*DIRECTIONS FOR THIS TASK*.
Which lines of the entries below contain the string "entitled"? Copy each one.

*INFORMATION PROVIDED*.

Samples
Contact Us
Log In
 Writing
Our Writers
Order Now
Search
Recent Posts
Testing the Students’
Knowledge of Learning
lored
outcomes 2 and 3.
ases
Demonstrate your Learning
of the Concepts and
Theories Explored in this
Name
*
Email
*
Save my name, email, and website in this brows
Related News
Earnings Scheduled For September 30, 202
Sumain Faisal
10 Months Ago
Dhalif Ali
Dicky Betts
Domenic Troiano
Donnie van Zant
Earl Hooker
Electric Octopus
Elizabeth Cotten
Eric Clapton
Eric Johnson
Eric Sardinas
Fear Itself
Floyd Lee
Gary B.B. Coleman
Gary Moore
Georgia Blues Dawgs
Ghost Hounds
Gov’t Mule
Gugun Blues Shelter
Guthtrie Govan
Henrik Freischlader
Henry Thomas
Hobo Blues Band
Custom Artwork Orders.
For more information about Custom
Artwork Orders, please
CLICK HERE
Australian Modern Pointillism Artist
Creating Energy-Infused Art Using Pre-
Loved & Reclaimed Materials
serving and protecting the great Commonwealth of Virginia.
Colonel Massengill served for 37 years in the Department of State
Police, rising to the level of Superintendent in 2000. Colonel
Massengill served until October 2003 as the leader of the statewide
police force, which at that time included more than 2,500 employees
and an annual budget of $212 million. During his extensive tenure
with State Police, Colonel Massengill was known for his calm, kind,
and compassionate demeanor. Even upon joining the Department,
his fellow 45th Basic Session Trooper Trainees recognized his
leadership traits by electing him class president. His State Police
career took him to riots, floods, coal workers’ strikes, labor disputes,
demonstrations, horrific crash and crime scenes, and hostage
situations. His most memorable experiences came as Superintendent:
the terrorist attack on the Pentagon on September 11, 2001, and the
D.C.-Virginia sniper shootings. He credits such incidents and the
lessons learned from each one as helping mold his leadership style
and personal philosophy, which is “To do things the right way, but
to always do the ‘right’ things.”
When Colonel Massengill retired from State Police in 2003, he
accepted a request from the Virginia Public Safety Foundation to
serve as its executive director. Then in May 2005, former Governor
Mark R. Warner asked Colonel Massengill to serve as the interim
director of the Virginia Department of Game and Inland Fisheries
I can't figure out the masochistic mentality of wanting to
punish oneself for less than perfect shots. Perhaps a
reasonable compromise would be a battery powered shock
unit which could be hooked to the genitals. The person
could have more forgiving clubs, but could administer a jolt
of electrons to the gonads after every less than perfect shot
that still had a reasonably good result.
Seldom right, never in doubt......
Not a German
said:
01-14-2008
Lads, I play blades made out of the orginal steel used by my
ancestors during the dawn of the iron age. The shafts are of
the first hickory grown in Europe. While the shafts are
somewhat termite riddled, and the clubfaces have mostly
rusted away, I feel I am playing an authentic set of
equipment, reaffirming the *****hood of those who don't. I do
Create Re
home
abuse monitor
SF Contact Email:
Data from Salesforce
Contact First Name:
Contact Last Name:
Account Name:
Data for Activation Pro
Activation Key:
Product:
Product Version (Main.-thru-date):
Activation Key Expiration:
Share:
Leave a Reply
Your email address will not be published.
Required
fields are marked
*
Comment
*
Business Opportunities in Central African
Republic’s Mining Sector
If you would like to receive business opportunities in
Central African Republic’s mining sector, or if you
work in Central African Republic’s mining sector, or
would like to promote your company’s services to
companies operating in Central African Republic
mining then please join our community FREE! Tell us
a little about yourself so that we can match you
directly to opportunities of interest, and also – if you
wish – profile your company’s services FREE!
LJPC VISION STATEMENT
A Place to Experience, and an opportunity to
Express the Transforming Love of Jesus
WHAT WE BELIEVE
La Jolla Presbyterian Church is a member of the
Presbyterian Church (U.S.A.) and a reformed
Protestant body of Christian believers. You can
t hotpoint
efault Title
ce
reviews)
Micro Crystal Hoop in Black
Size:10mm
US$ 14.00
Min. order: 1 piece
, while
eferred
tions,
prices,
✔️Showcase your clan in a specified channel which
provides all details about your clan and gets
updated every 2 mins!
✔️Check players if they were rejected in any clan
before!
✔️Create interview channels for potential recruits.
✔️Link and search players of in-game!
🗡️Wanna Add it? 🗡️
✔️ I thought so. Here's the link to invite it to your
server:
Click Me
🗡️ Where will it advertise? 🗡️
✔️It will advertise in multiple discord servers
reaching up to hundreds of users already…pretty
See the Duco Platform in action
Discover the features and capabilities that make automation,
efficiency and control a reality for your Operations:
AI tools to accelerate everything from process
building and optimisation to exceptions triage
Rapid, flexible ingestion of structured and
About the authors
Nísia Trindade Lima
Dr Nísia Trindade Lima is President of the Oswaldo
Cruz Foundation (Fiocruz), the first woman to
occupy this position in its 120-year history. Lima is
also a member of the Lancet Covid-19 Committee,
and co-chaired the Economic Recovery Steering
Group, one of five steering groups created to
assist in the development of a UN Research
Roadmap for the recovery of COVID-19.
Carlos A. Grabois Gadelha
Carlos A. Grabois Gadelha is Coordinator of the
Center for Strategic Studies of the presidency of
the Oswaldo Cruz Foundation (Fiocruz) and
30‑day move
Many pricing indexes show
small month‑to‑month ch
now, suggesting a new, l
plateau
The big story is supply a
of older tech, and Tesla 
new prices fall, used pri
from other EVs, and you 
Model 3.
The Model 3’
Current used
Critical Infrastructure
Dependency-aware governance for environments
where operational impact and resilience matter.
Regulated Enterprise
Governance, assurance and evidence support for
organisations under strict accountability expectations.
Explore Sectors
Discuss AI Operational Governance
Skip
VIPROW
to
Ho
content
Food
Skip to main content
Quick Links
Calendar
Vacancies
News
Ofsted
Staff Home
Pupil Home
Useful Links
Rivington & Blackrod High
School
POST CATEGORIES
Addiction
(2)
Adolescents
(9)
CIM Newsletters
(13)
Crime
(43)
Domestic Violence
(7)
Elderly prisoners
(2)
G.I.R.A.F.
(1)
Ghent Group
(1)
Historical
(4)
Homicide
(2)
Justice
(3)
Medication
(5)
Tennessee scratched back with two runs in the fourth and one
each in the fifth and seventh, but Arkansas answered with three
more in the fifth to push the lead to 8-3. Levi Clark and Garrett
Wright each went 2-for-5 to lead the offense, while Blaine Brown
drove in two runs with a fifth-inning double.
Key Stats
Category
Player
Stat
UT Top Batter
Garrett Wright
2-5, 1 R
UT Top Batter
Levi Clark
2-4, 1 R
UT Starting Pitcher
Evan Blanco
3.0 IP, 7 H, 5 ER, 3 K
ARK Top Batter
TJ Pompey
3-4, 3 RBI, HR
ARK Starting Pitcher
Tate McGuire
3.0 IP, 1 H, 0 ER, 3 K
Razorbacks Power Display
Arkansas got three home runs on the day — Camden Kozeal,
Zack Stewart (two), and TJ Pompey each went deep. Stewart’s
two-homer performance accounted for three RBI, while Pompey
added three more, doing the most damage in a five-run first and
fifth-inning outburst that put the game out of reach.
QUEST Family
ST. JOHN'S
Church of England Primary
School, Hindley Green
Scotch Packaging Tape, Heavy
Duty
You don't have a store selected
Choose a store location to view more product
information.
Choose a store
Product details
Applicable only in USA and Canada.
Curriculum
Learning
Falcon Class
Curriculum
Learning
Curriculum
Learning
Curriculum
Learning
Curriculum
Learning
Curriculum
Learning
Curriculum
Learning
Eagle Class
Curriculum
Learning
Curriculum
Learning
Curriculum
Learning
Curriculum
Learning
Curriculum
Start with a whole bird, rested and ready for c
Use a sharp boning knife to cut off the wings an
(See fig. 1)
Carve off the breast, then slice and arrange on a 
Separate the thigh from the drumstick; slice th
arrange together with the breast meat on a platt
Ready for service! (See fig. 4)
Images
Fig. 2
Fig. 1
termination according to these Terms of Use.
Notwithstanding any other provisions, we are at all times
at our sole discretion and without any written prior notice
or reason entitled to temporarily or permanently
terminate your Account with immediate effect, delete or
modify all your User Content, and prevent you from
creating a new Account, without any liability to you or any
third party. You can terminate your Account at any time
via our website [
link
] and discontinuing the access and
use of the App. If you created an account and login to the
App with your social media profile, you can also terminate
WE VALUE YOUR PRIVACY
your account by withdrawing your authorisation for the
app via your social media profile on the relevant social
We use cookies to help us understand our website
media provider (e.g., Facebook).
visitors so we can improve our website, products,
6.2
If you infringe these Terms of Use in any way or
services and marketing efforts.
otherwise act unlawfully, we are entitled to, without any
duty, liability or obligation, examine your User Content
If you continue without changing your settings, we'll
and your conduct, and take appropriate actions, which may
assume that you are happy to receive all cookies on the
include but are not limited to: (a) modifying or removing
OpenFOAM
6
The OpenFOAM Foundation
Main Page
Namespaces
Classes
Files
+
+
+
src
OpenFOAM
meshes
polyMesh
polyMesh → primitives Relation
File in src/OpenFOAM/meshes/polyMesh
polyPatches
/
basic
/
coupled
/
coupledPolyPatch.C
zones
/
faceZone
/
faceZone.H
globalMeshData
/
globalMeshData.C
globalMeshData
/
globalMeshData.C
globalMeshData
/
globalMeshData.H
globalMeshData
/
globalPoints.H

*RESULT OF THE TASK*.
or reason entitled to temporarily or permanently
otherwise act unlawfully, we are entitled to, without any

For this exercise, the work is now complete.